[Collected data]
....
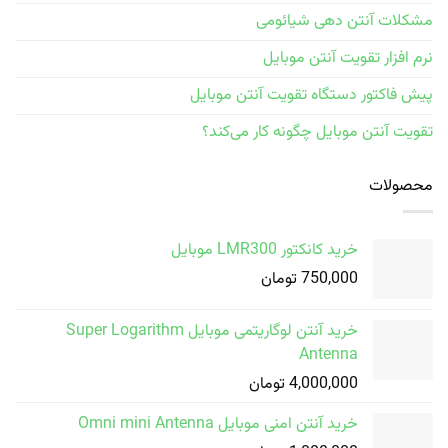
مشکلات آنتن دهی شیائومی
نرم افزار تقویت آنتن موبایل
پیش فاکتور دستگاه تقویت آنتن موبایل
تقویت آنتن موبایل چگونه کار می‌کند؟
محصولات
خرید کانکتور LMR300 موبایل
750,000
تومان
خرید آنتن لوگاریتمی موبایل Super Logarithm
Antenna
4,000,000
تومان
خرید آنتن امنی موبایل Omni mini Antenna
....
**WHAT TO PRODUCE**
Every entry above should be returned exactly, with no images included.

**SOLUTION FOR THIS PROBLEM**
مشکلات آنتن دهی شیائومی
نرم افزار تقویت آنتن موبایل
پیش فاکتور دستگاه تقویت آنتن موبایل
تقویت آنتن موبایل چگونه کار می‌کند؟
محصولات
خرید کانکتور LMR300 موبایل
750,000
تومان
خرید آنتن لوگاریتمی موبایل Super Logarithm
Antenna
4,000,000
تومان
خرید آنتن امنی موبایل Omni mini Antenna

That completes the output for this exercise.